Meanwhile, the security of XML documents has become one of the most important issues in Web applications with XML. In fact, XML is not a new born thing, and XML-based security standards already exist and are relatively mature. For example, XML signature provides the integration and the non-repudiation; XML encryption provides the confidentiality for XML messages; SAML (Secure Assertion Markup Language) assures the identification. However, these traditional cryptographic mechanisms are priori, for which a posteriori technique is required [2]. For example, once the encrypted data are decrypted, the data of XML become clear and are no longer under the encryption protection. Therefore, as a posteriori protection mechanism, digital watermarking has gained increasing popularity as a supplement to traditional encryption security mechanisms of XML.

Since 1990s, a considerable amount of research efforts has been invested in the techniques of watermarking multimedia data such as images, audios and videos [3]. From the point view of practice, a trade-off has to be made between the robustness and the invisibility for watermarking schemes. Briefly speaking, the more distortions introduced in the watermarking process, the more likely a watermark can be detected and attacked. To get this trade-off, the concept of Zero-Watermark was proposed [4]. Zero-Watermark is an approach which does not require embedding the watermark information into the original data. Instead, a watermark in Zero-Watermark is constructed or generated based on the content of the original data.

In contrast, relational database and XML are less redundant and readily reorganized. These features are the reason why it is much more difficult to design a robust and invisible watermarking scheme for XML documents than for multimedia data. If the watermark embedding process will introduce distortion to the cover database, these watermarking schemes are called distortion-based [57]. Otherwise, those watermarking schemes for which any distortion will not be introduced in the cover database are classified into distortion-free schemes [810]. The purpose of designing distortion-free schemes is to address the trade-off between robust and invisible. However, to the best of our knowledge, most distortion-free methods are based on reordering, which are intrinsically fragile. The lack of primary key makes the reordering method very difficult to deploy. That is the main reason why there is almost no distortion-free method for XML documents.

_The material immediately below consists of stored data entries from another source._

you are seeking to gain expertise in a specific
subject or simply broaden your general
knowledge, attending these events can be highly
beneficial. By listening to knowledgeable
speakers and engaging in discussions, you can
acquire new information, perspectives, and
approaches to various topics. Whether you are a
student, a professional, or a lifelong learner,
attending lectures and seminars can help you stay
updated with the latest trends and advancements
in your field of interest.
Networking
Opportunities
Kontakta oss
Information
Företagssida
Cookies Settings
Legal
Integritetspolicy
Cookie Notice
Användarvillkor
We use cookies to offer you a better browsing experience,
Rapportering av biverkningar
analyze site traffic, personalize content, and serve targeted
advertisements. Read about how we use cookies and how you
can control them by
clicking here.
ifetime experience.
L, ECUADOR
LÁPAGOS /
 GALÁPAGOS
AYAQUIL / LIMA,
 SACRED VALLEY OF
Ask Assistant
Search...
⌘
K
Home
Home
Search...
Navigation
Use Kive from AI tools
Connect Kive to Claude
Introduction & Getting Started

The key point of Zero-Watermark scheme is to extract the unchangeable feature from the cover data, while the distortion-free method only considers how to encode watermark information without distortion. Thus, it is possible to design XML Zero-Watermark scheme which can satisfy robustness and invisibility at the same time. In this paper, we firstly analyze the query-preserving ability in Zero-Watermark design, which most of distortion-free methods do not concern. After that, two Zero-Watermark methods are proposed and verified with experiments.

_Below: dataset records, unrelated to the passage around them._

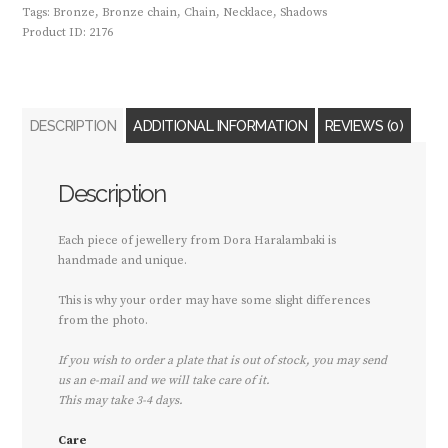
Tags:
Bronze
,
Bronze chain
,
Chain
,
Necklace
,
Shadows
Product ID:
2176
DESCRIPTION
ADDITIONAL INFORMATION
REVIEWS (0)
Description
Each piece of jewellery from Dora Haralambaki is
handmade and unique.
This is why your order may have some slight differences
from the photo.
If you wish to order a plate that is out of stock, you may send
us an e-mail and we will take care of it.
This may take 3-4 days.
Care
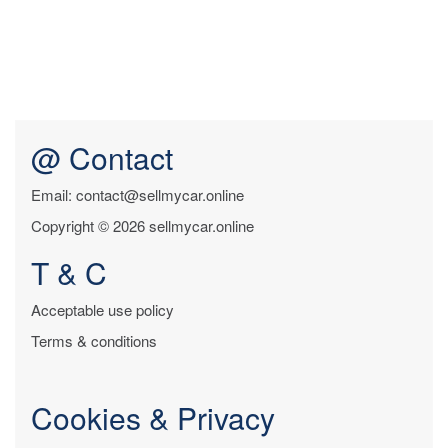
@ Contact
Email: contact@sellmycar.online
Copyright © 2026 sellmycar.online
T & C
Acceptable use policy
Terms & conditions
Cookies & Privacy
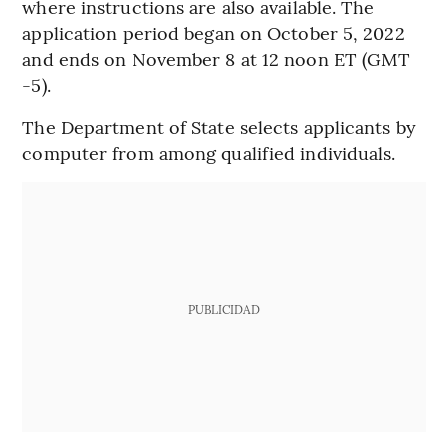
where instructions are also available. The
application period began on October 5, 2022
and ends on November 8 at 12 noon ET (GMT
-5).
The Department of State selects applicants by
computer from among qualified individuals.
PUBLICIDAD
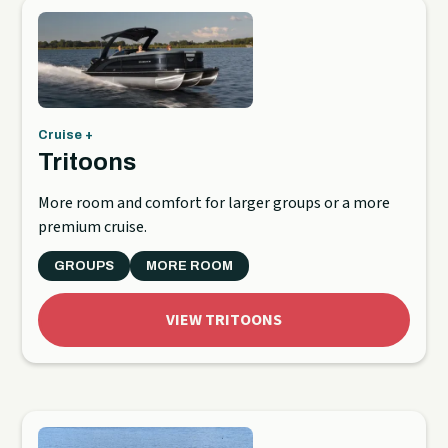
Cruise +
Tritoons
More room and comfort for larger groups or a more
premium cruise.
GROUPS
MORE ROOM
VIEW TRITOONS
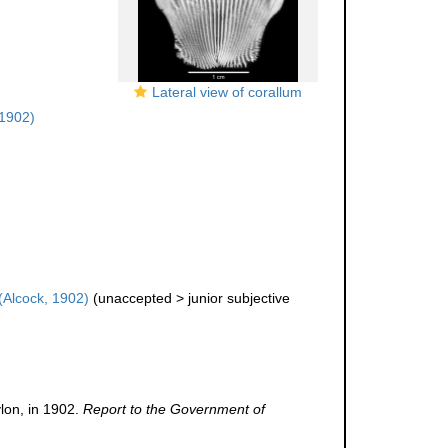
Lateral view of corallum
 1902)
(Alcock, 1902)
(
unaccepted
>
junior subjective
lon, in 1902.
Report to the Government of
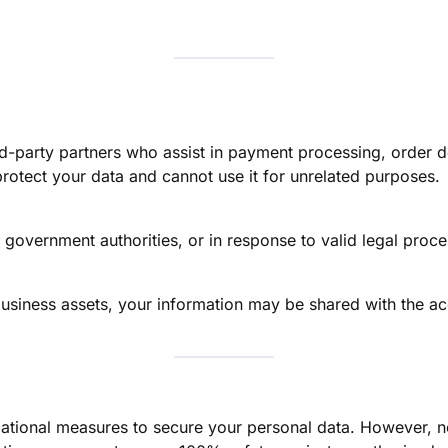
d-party partners who assist in payment processing, order de
protect your data and cannot use it for unrelated purposes.
 government authorities, or in response to valid legal proc
 business assets, your information may be shared with the acq
ational measures to secure your personal data. However, n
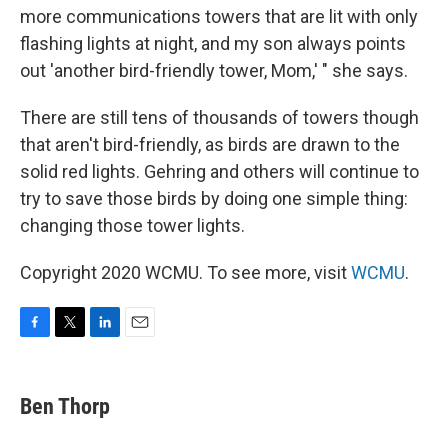
more communications towers that are lit with only
flashing lights at night, and my son always points
out 'another bird-friendly tower, Mom,' " she says.
There are still tens of thousands of towers though
that aren't bird-friendly, as birds are drawn to the
solid red lights. Gehring and others will continue to
try to save those birds by doing one simple thing:
changing those tower lights.
Copyright 2020 WCMU. To see more, visit
WCMU
.
F
T
L
E
a
w
i
m
c
i
n
a
e
t
k
i
Ben Thorp
b
t
e
l
o
e
d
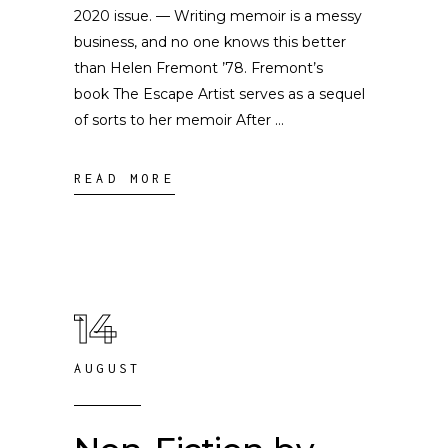
2020 issue. — Writing memoir is a messy
business, and no one knows this better
than Helen Fremont ’78. Fremont’s
book The Escape Artist serves as a sequel
of sorts to her memoir After
READ MORE
14
AUGUST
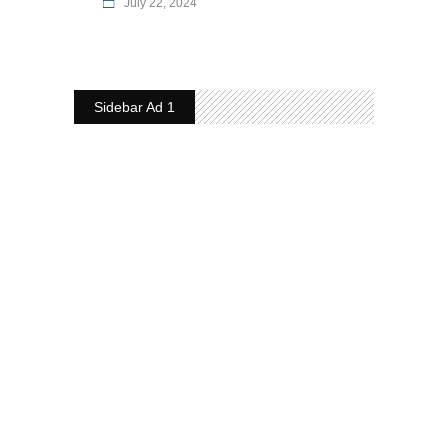
July 22, 2024
Sidebar Ad 1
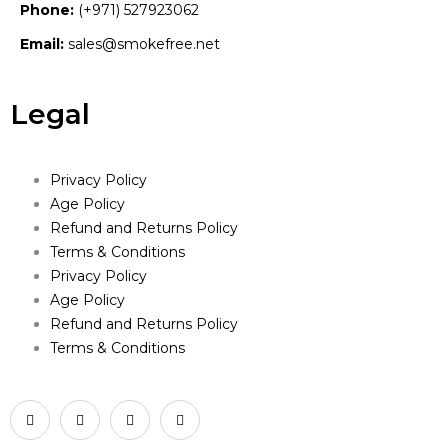
Phone:
(+971) 527923062
Email:
sales@smokefree.net
Legal
Privacy Policy
Age Policy
Refund and Returns Policy
Terms & Conditions
Privacy Policy
Age Policy
Refund and Returns Policy
Terms & Conditions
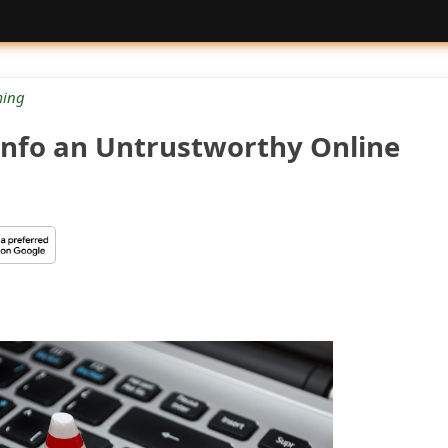
ing
info an Untrustworthy Online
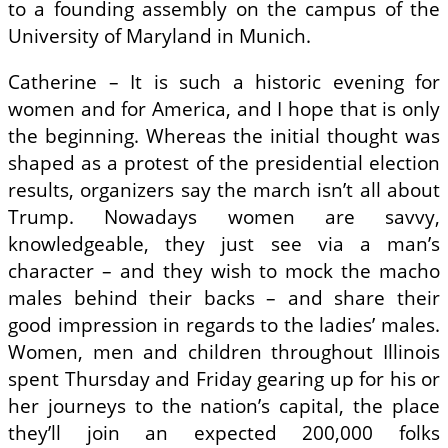
to a founding assembly on the campus of the
University of Maryland in Munich.
Catherine – It is such a historic evening for
women and for America, and I hope that is only
the beginning. Whereas the initial thought was
shaped as a protest of the presidential election
results, organizers say the march isn’t all about
Trump. Nowadays women are savvy,
knowledgeable, they just see via a man’s
character – and they wish to mock the macho
males behind their backs – and share their
good impression in regards to the ladies’ males.
Women, men and children throughout Illinois
spent Thursday and Friday gearing up for his or
her journeys to the nation’s capital, the place
they’ll join an expected 200,000 folks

The rest of this paper is organized as follows. In Sect. 2, we introduce the related work; we focus on some theoretical analysis for Zero-Watermark XML schemes in Sect. 3; two detailed Zero-Watermark methods for XML documents are described in Sect. 4; we show the experiment results in Sect. 5 and the final section is a conclusion and future work.

2 Related works

Digital watermarking problem is not a new topic and has been studied since 1990s. However, considering the redundancy and data reorganization problems in relational databases and XML documents, it was not until 2003 that the first watermarking research work for relational database was proposed by Agrawal et al. [11] (also known as AHK algorithm). At the same time, S. Inoue et al. [12] proposed the first special information hiding suggestion for XML documents. But, S. Inoue only proposed the scheme from the view of information hiding, which was not designed for the watermarking in copyright protection. Thus, his research did not get too much attention. AHK scheme embeds watermarks within LSB of numeric attributes. This scheme assumed that merchants and buyers can tolerate a small amount of errors in those attributes, while the introduced errors substantially reduced the value of the data. Based on AHK scheme, Ng and Lau extended it to watermark XML data and deployed it on XML compression system [7]. However, Ng and Lau’s scheme was the 1-bit embedding watermarking, which did not fully take advantage of XML documents usability.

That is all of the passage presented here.